程序代写代做代考 data structure scheme Tries (or Prefix Trees)

Tries (or Prefix Trees)




We have focused on binary trees, where each node has 0, 1, or 2 children.
In principle, you can operate with trees of various branching factors.
As an example, we consider tries, also called prefix trees, a data structure often used to maintain dictionary entries of fixed length.
Trees are another data structure that can implement the SET datatype. (It can handle insert and ismember?.)

Tries: examples, an informal definition





In a trie over the alphabet A, each node may have up to |A| children.
Words are “stored” at the end of the path they index. Thus, each leaf corresponds to a stored element.
A trie over the English alphabet containing A, to, tea, ted, ten, and inn.
Idea: Suppose set items are words over an alphabet.
English words are over the alphabet {a, b, c, …, z, A, B, …, Z}
Positive integers are words over the alphabet {0, 1, 2, …,9}

The cost of trie operations



Roughly, the time taken to search a trie (answer a ismember? query) or insert grows linearly with the length of the key.
This can be much worse than a binary search tree!
However, for large sets of data of roughly the same length (e.g., an English dictionary), this can be a good solution. Note that no “balancing” is required (cf. our discussion of search trees).

Implementing the Trie
Imagine a trie for storing large numbers. One natural way to implement a node:
(trie0 trie1 … trie9)



Each node must store a (sub)trie for each numeral {0, 1, …, 9}. Note that tries are often very sparse: a given node may often have only a few nonempty subtries. For this reason, we may choose the following implementation:



 ((0 . trie0) (1 . trie1) … (9 . trie9))
where the subtries are left out if they are empty.

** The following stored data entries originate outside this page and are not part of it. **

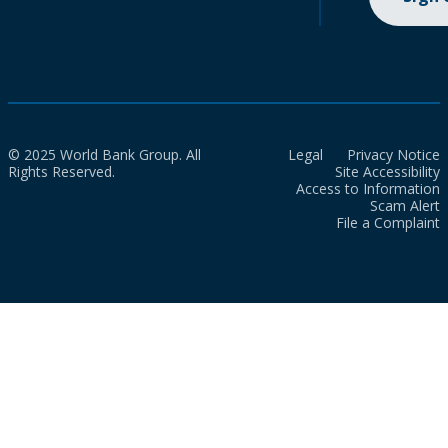
© 2025 World Bank Group. All
Legal
Privacy Notice
Rights Reserved.
Site Accessibility
Access to Information
Scam Alert
File a Complaint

An example with this implementation
Then, the top node:
((3 . t3) (4 . t4) (7 . t7))

347
347
Its leftmost child:
((6 . t6) (9 . t9))
69
1
36

A leaf:
()
36 39 41
7 1
3671

367 413
416

Abstract data types
Computer Scientists frequently organize their thinking about data types with the idea of an Abstract Data Type.
An abstract data type is a high-level description of the functionality provided by a data type, without any reference to exactly how it is implemented.
This “abstraction layer” hides implementation details: any implementation of an ADT can be “plugged in” to a computing infrastructure that requires it.
You’ve seen an example of this in our discussion of the SET datatype.



The SET ADT
Recall our discussion of the SET ADT.
A SET datatype must offer two functions: insert(x, S) and ismember(x,
S). (It also provides a distinguished object called emptyset).
To fully describe the ADT, we describe the functions it provides and, more importantly, the semantics that these functions offer.
For SET, this is easy: ismember(x,S) returns TRUE if insert(x, S) has ever been called, and FALSE otherwise.





Note that we have defined the behavior of these operations without specifying the implementation.

Implementations of SET
We’ve seen three implementations of SET:
Lists
Binary search trees (though this required that the set have a linear order)
Tries (though this required that the set be sets of words over a fixed alphabet)


How do these implementations differ? In terms of the data structure they maintain and, additionally, their computational requirements.


A richer SET ADT
We’ve been discussing a very basic notion of the SET ADT. You could ask for much more:
Union(S1, S2) Intersection(S1, S2) Delete(x, S1)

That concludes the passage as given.